Real experience backs up the numbers, according to panelist Hernan Bazan, MD, CEO and Co-Founder of South Rampart Pharma. “This is the problem that I see clinically every day as a practicing physician and surgeon,” he said. “This is not some theoretical issue, it’s not a market report, it’s not an issue of looking at returns and so on. It’s a real problem.” 

A major issue with pain is that no two kinds of pain are created alike, panelists noted. Chronic pain is different from acute pain. Long-term pain is different from short-term pain. And the psychological element of how a patient feels their pain has only relatively recently begun to be investigated in earnest.

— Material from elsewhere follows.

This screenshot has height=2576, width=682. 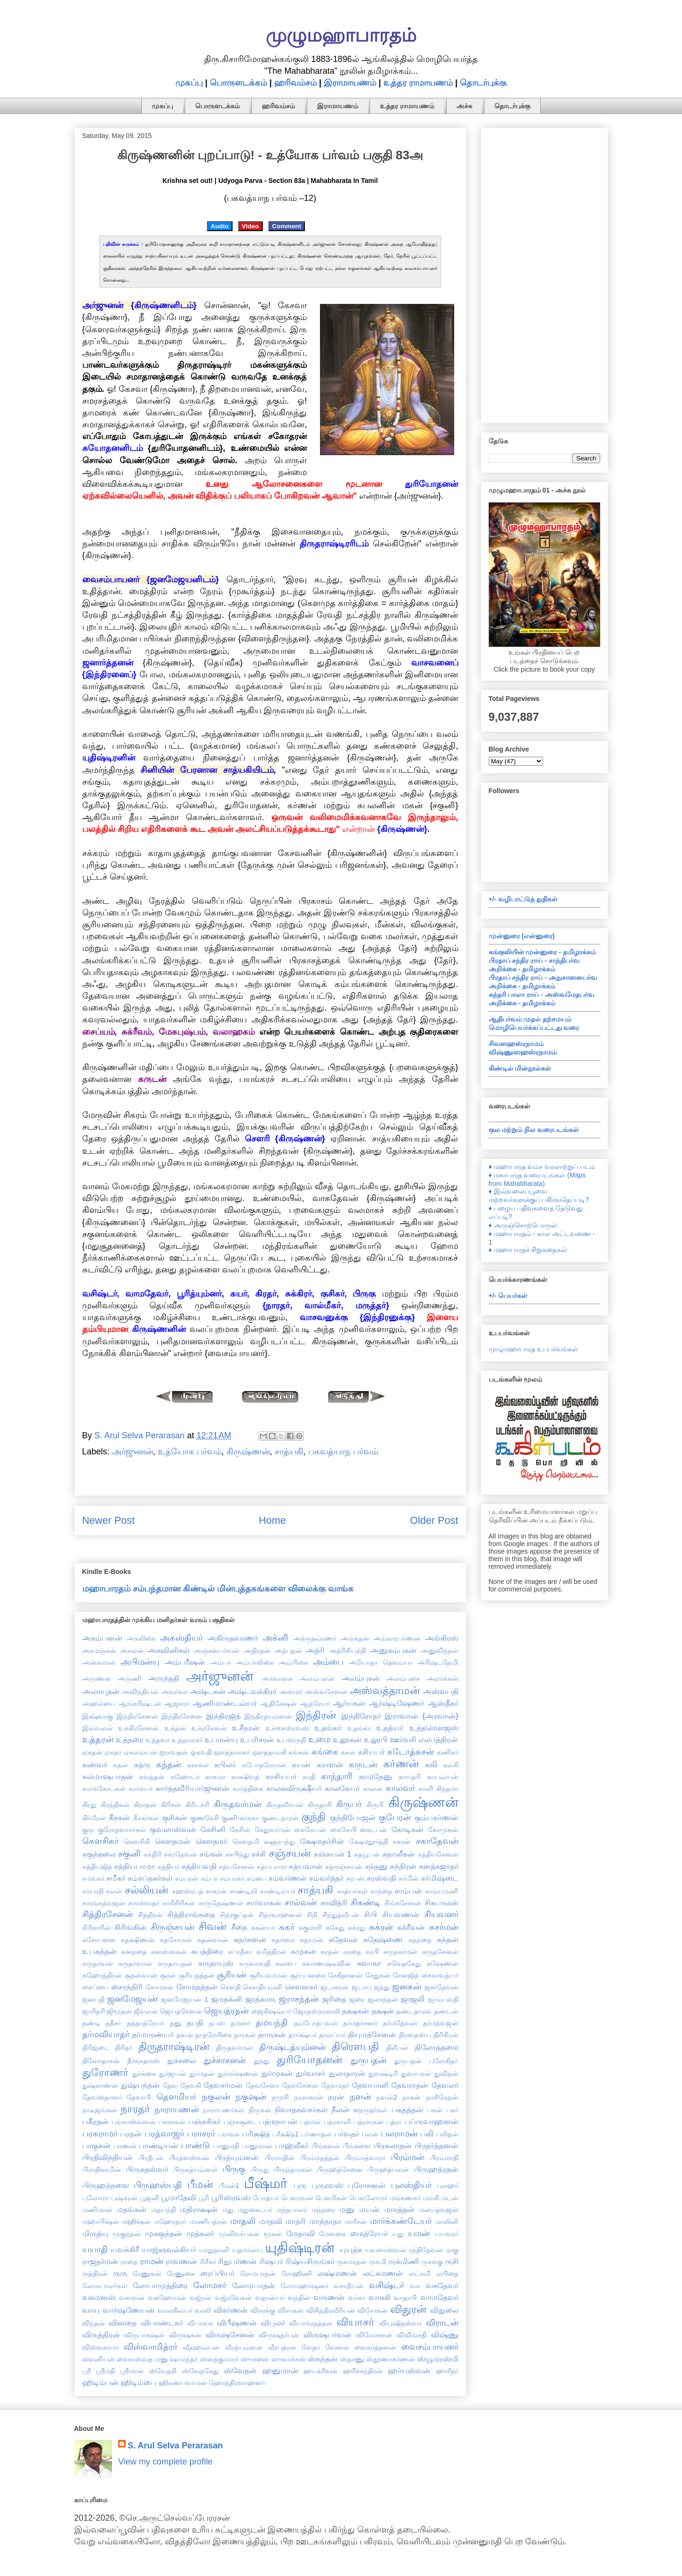 What do you see at coordinates (142, 2359) in the screenshot?
I see `வைவஸ்வத மனு` at bounding box center [142, 2359]. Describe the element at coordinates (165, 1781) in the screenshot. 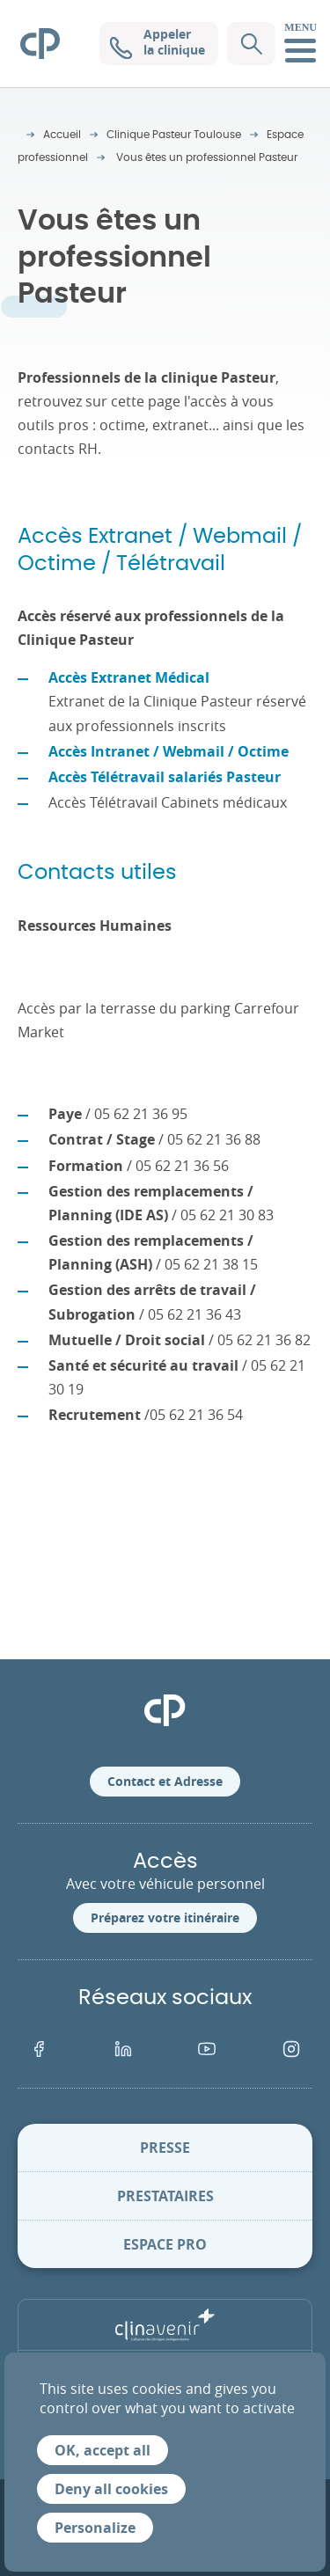

I see `Contact et Adresse` at that location.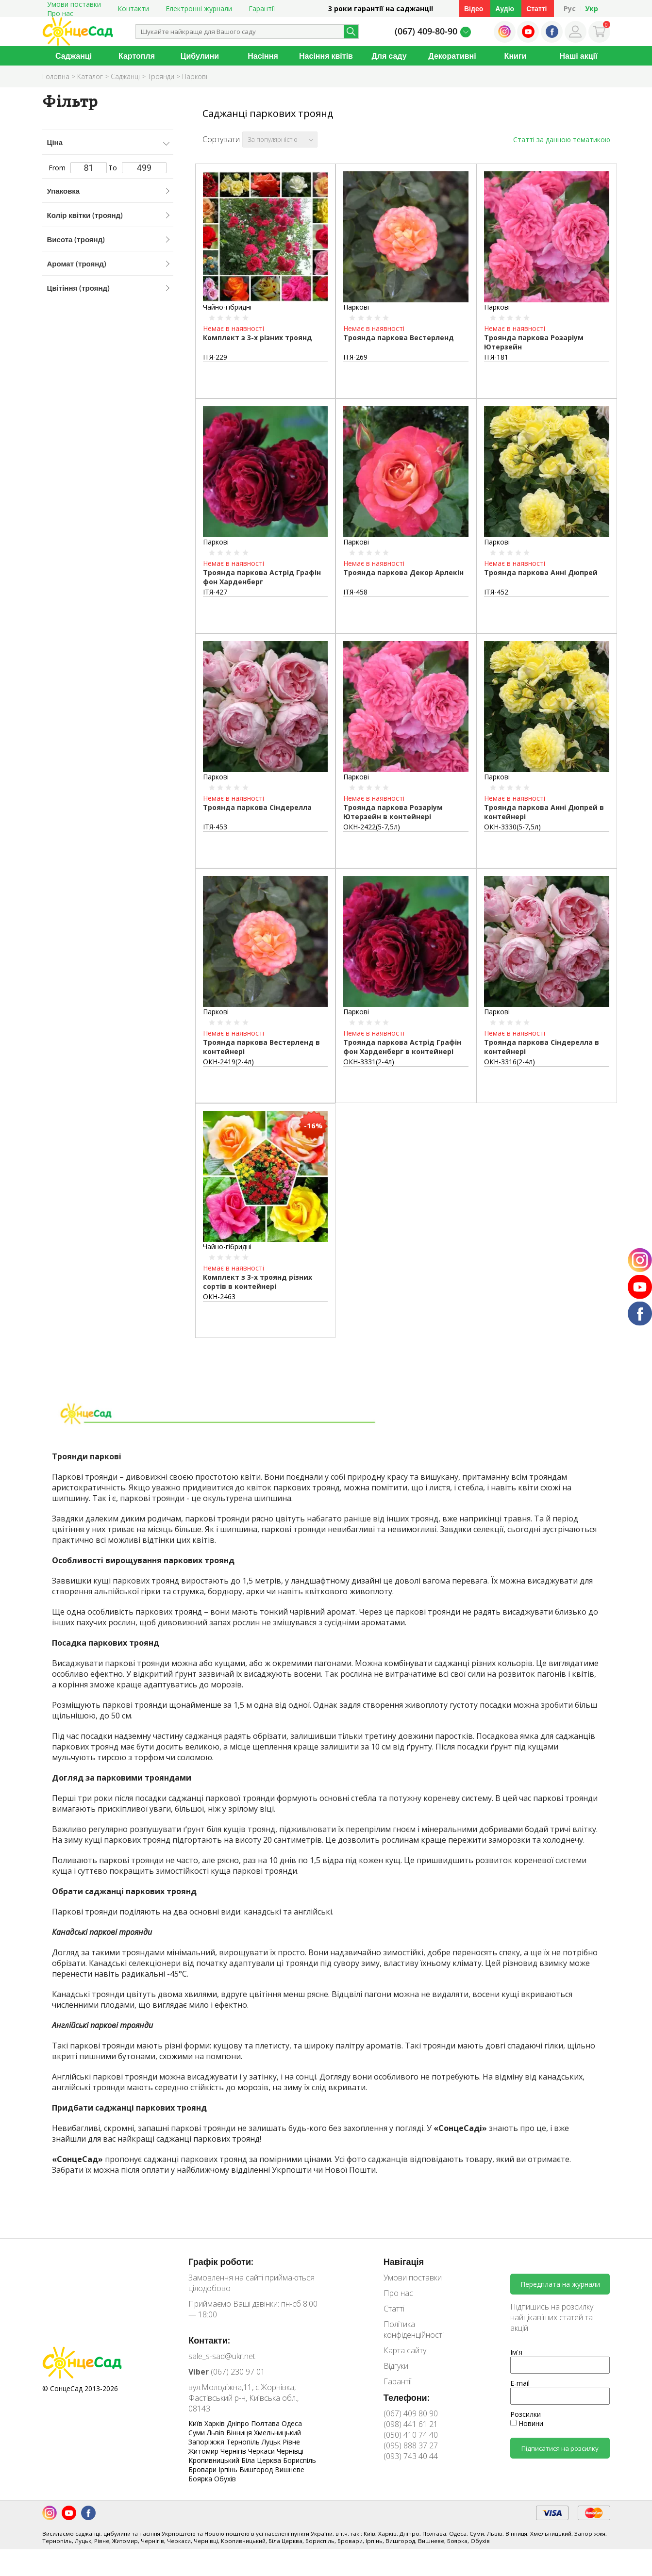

“One of the major challenges [with developing pain medications is that relief is] a subjective endpoint. When you’re thinking about clinical trials run for chronic pain, [you have to remember that, for patients,] some days you feel better than other days,” said Emily Caporello, Program Director at the National Institutes of Health (NIH). “When you’re looking at specific endpoints for a particular time frame and couple that with the need for controls in a clinical trial study, that system doesn’t reflect real life. I think that is one of the fundamental challenges when it comes to translating from preclinical to clinical. And I think that this is where drug manufacturers, as well as regulatory bodies, as well as basic science, really need to rally together and think about the totality of evidence.”

“I think it’s going to take an all hands on deck approach,” said Bazan, “Which means incorporating academic lab innovation, especially when they’re clinically validated mechanisms of actions (things that we know should work in the clinic), as well as partnership with strategic partners and pharma, along with VC backing.”